1.3.5. Secrets Manager

aws secretsmanager list-secrets | jq -r '.SecretList[]|select(.Name=="dev" or .Name=="qa" or .Name=="stg")|.ARN'| cut -d : -f 7 | cut -d '-' -f 1
#!/bin/sh
for E in $(aws secretsmanager  list-secrets | jq -r '.SecretList[]|.Name'); do
    echo $E
    aws secretsmanager get-secret-value --secret-id $E | jq '.SecretString|fromjson'
done

2. Pipeline diagram

// jq pipeline — composable filters from input to output, with parallel branches
digraph jq_pipeline {
    rankdir=LR;
    graph [bgcolor="white", fontname="Helvetica", fontsize=11,
           pad="0.3", nodesep="0.3", ranksep="0.35"];
    node  [shape=box, style="rounded,filled", fontname="Helvetica",
           fontsize=10, fillcolor="#dbeafe", color="#888", fontcolor="#555"];
    edge  [color="#888", fontcolor="#555"];

    input  [label="Input JSON\n{...}", fillcolor="#fee2e2", color="#b91c1c", fontcolor="#b91c1c"];
    ident  [label="."           , fillcolor="#fef3c7", color="#b45309", fontcolor="#b45309"];
    field  [label=".foo"        , fillcolor="#fef3c7", color="#b45309", fontcolor="#b45309"];
    iter   [label=".[]"         , fillcolor="#dcfce7", color="#15803d", fontcolor="#15803d"];
    sel    [label="select(.n>0)", fillcolor="#dbeafe", color="#1d4ed8", fontcolor="#1d4ed8"];
    mapb   [label="map(.x*2)"   , fillcolor="#ede9fe", color="#6b21a8", fontcolor="#6b21a8"];
    sortb  [label="sort_by(.n)" , fillcolor="#ede9fe", color="#6b21a8", fontcolor="#6b21a8"];
    join   [label="@csv / -s"   , fillcolor="#fef9c3", color="#a16207", fontcolor="#a16207"];
    output [label="Output\nstream", fillcolor="#fee2e2", color="#b91c1c", fontcolor="#b91c1c"];

    input -> ident -> field -> iter;
    iter  -> sel   -> mapb  -> join;
    iter  -> sortb -> join  [label="parallel branch", fontsize=9, fontcolor="#555"];
    join  -> output;
}

diagram-pipeline.png

3. Related notes

  • GraphQL — jq is the canonical post-processor for GraphQL responses; this note covers query shape and what shows up in data.*.
  • Clojure + GraphQL — server-side schema resolution that produces the JSON jq consumes; useful for understanding why fields nest the way they do.
  • dataLayer schema — analytics events arrive as deeply nested JSON; the same .[] | select(...) | map(...) pattern applies when slicing GTM payloads.
  • Terraformterraform show -json and terraform output -json make jq the natural tool for state inspection and CI assertions.

4. Postscript (2026)

The jq ecosystem diversified considerably after 2023. Two reimplementations now ship in package managers everywhere: gojq (Go, embeddable, slightly different number semantics) and jaq (Rust, faster on most pipelines, uses applicative semantics).
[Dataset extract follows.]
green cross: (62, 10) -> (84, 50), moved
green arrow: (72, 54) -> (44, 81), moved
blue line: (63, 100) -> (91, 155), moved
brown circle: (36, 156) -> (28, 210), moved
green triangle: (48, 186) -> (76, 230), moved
For YAML the de-facto tool is mikefarah/yq, which speaks jq syntax over YAML/TOML/XML and is what most CI scripts now reach for. Upstream jq 1.7 (2023) finally landed after a six-year gap, bringing SIMD-accelerated parsing via simdjson, much better error messages with source locations, and SQL-style operators (INDEX, GROUP_BY). For new pipelines on FreeBSD I default to jaq for speed and yq for anything touching Kubernetes manifests; classic jq remains the lingua franca for shell snippets and AWS CLI examples like the ones above.